(Stored items)
--- START ---
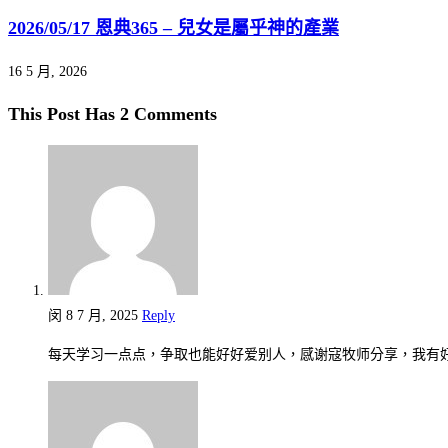
2026/05/17 恩典365 – 兒女是屬乎神的產業
16 5 月, 2026
This Post Has 2 Comments
闵
8 7 月, 2025
Reply
每天学习一点点，争取也能好好爱别人，感谢寇牧师分享，我有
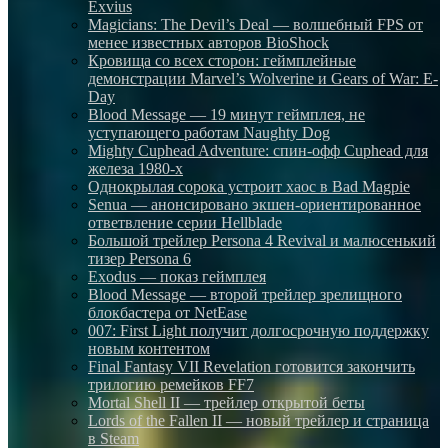
Exvius
Magicians: The Devil’s Deal — волшебный FPS от
менее известных авторов BioShock
Кровища со всех сторон: геймплейные
демонстрации Marvel’s Wolverine и Gears of War: E-
Day
Blood Message — 19 минут геймплея, не
уступающего работам Naughty Dog
Mighty Cuphead Adventure: спин-офф Cuphead для
железа 1980-х
Однокрылая сорока устроит хаос в Bad Magpie
Senua — анонсировано экшен-ориентированное
ответвление серии Hellblade
Большой трейлер Persona 4 Revival и малюсенький
тизер Persona 6
Exodus — показ геймплея
Blood Message — второй трейлер зрелищного
блокбастера от NetEase
007: First Light получит долгосрочную поддержку
новым контентом
Final Fantasy VII Revelation готовится закончить
трилогию ремейков FF7
Mortal Shell II — трейлер открытой беты
Lords of the Fallen II — новый трейлер и страница
в Steam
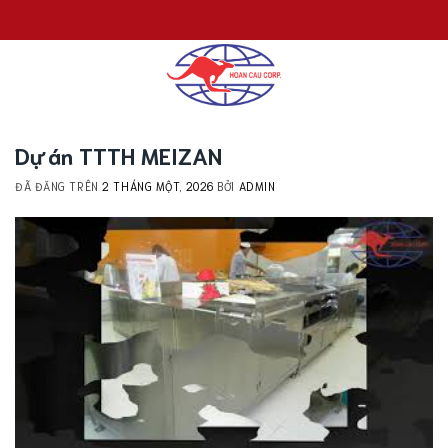
Chuyển
đến
nội
dung
Dự án TTTH MEIZAN
ĐÃ ĐĂNG TRÊN
2 THÁNG MỘT, 2026
BỞI
ADMIN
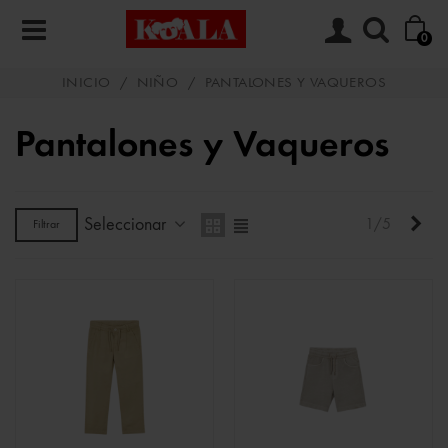
0
INICIO
/
NIÑO
/
PANTALONES Y VAQUEROS
Pantalones y Vaqueros
Seleccionar
Sigu
1/5
Filtrar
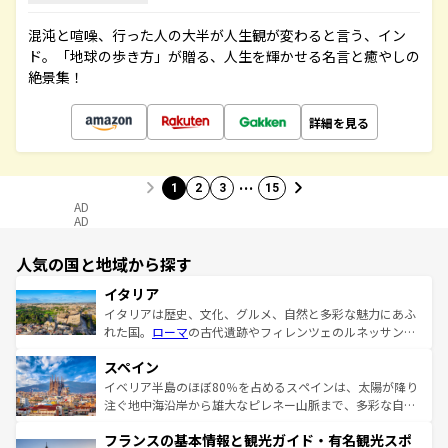
混沌と喧噪、行った人の大半が人生観が変わると言う、イン
ド。「地球の歩き方」が贈る、人生を輝かせる名言と癒やしの
絶景集！
詳細を見る
…
1
2
3
15
AD
AD
人気の国と地域から探す
イタリア
イタリアは歴史、文化、グルメ、自然と多彩な魅力にあふ
れた国。
ローマ
の古代遺跡やフィレンツェのルネッサンス
美術、ヴェネツィアの運河など、歴史あるスポットはもち
スペイン
ろん、トスカーナの美しい田園風景やアマルフィ海岸の絶
景など、自然景観も見逃せない。観光の合間には、本場の
イベリア半島のほぼ80％を占めるスペインは、太陽が降り
ピザやパスタなど、絶品のイタリア料理を堪能することも
注ぐ地中海沿岸から雄大なピレネー山脈まで、多彩な自然
できる。朝目覚めてから夜眠るまで、すべての瞬間を楽し
と文化が詰まったヨーロッパ屈指の旅行先だ。多様な地域
フランスの基本情報と観光ガイド・有名観光スポ
ませてくれるイタリアで、忘れられない旅をしてみよう！
文化が根付くこの国では、情熱的なフラメンコ、熱気あふ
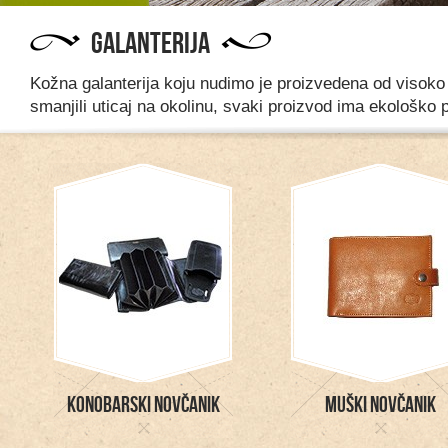
GALANTERIJA
Kožna galanterija koju nudimo je proizvedena od visoko
smanjili uticaj na okolinu, svaki proizvod ima ekološko 
Konobarski Novčanik
Muški novčanik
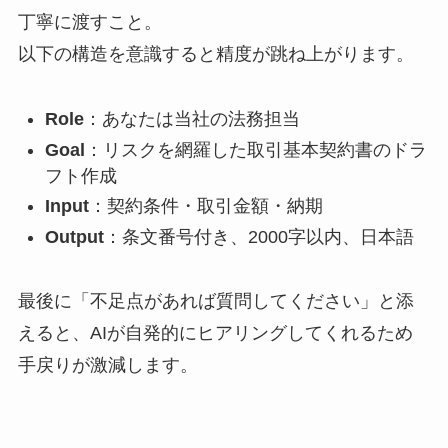
丁寧に渡すこと。
以下の構造を意識すると精度が跳ね上がります。
Role
：あなたは当社の法務担当
Goal
：リスクを網羅した取引基本契約書のドラ
フト作成
Input
：契約条件・取引金額・納期
Output
：条文番号付き、2000字以内、日本語
最後に「不足点があれば質問してください」と添
えると、AIが自発的にヒアリングしてくれるため
手戻りが激減します。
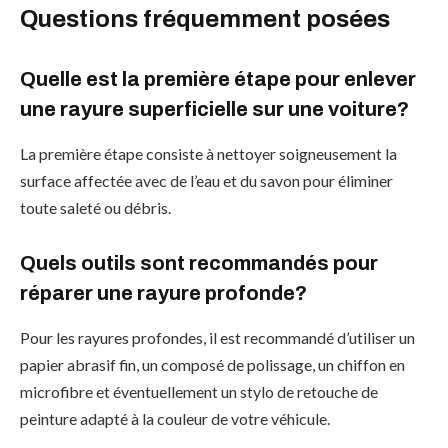
Questions fréquemment posées
Quelle est la première étape pour enlever
une rayure superficielle sur une voiture?
La première étape consiste à nettoyer soigneusement la
surface affectée avec de l’eau et du savon pour éliminer
toute saleté ou débris.
Quels outils sont recommandés pour
réparer une rayure profonde?
Pour les rayures profondes, il est recommandé d’utiliser un
papier abrasif fin, un composé de polissage, un chiffon en
microfibre et éventuellement un stylo de retouche de
peinture adapté à la couleur de votre véhicule.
--- END ---
Exercise requirements:
Once the pictures are set aside, the remaining data must be transcribed exactly.

Completed exercise:
2026/05/17 恩典365 – 兒女是屬乎神的產業
16 5 月, 2026
This Post Has 2 Comments
闵
8 7 月, 2025
Reply
每天学习一点点，争取也能好好爱别人，感谢寇牧师分享，我有
Exvius
Magicians: The Devil’s Deal — волшебный FPS от
менее известных авторов BioShock
Кровища со всех сторон: геймплейные
демонстрации Marvel’s Wolverine и Gears of War: E-
Day
Blood Message — 19 минут геймплея, не
уступающего работам Naughty Dog
Mighty Cuphead Adventure: спин-офф Cuphead для
железа 1980-х
Однокрылая сорока устроит хаос в Bad Magpie
Senua — анонсировано экшен-ориентированное
ответвление серии Hellblade
Большой трейлер Persona 4 Revival и малюсенький
тизер Persona 6
Exodus — показ геймплея
Blood Message — второй трейлер зрелищного
блокбастера от NetEase
007: First Light получит долгосрочную поддержку
новым контентом
Final Fantasy VII Revelation готовится закончить
трилогию ремейков FF7
Mortal Shell II — трейлер открытой беты
Lords of the Fallen II — новый трейлер и страница
в Steam
Chuyển
đến
nội
dung
Dự án TTTH MEIZAN
ĐÃ ĐĂNG TRÊN
2 THÁNG MỘT, 2026
BỞI
ADMIN
0
INICIO
/
NIÑO
/
PANTALONES Y VAQUEROS
Pantalones y Vaqueros
Seleccionar
Sigu
1/5
Filtrar
混沌と喧噪、行った人の大半が人生観が変わると言う、イン
ド。「地球の歩き方」が贈る、人生を輝かせる名言と癒やしの
絶景集！
詳細を見る
…
1
2
3
15
AD
AD
人気の国と地域から探す
イタリア
イタリアは歴史、文化、グルメ、自然と多彩な魅力にあふ
れた国。
ローマ
の古代遺跡やフィレンツェのルネッサンス
美術、ヴェネツィアの運河など、歴史あるスポットはもち
スペイン
ろん、トスカーナの美しい田園風景やアマルフィ海岸の絶
景など、自然景観も見逃せない。観光の合間には、本場の
イベリア半島のほぼ80％を占めるスペインは、太陽が降り
ピザやパスタなど、絶品のイタリア料理を堪能することも
注ぐ地中海沿岸から雄大なピレネー山脈まで、多彩な自然
できる。朝目覚めてから夜眠るまで、すべての瞬間を楽し
と文化が詰まったヨーロッパ屈指の旅行先だ。多様な地域
フランスの基本情報と観光ガイド・有名観光スポ
ませてくれるイタリアで、忘れられない旅をしてみよう！
文化が根付くこの国では、情熱的なフラメンコ、熱気あふ
GALANTERIJA
Kožna galanterija koju nudimo je proizvedena od visoko
smanjili uticaj na okolinu, svaki proizvod ima ekološko 
Konobarski Novčanik
Muški novčanik
丁寧に渡すこと。
以下の構造を意識すると精度が跳ね上がります。
Role
：あなたは当社の法務担当
Goal
：リスクを網羅した取引基本契約書のドラ
フト作成
Input
：契約条件・取引金額・納期
Output
：条文番号付き、2000字以内、日本語
最後に「不足点があれば質問してください」と添
えると、AIが自発的にヒアリングしてくれるため
手戻りが激減します。
Questions fréquemment posées
Quelle est la première étape pour enlever
une rayure superficielle sur une voiture?
La première étape consiste à nettoyer soigneusement la
surface affectée avec de l’eau et du savon pour éliminer
toute saleté ou débris.
Quels outils sont recommandés pour
réparer une rayure profonde?
Pour les rayures profondes, il est recommandé d’utiliser un
papier abrasif fin, un composé de polissage, un chiffon en
microfibre et éventuellement un stylo de retouche de
peinture adapté à la couleur de votre véhicule.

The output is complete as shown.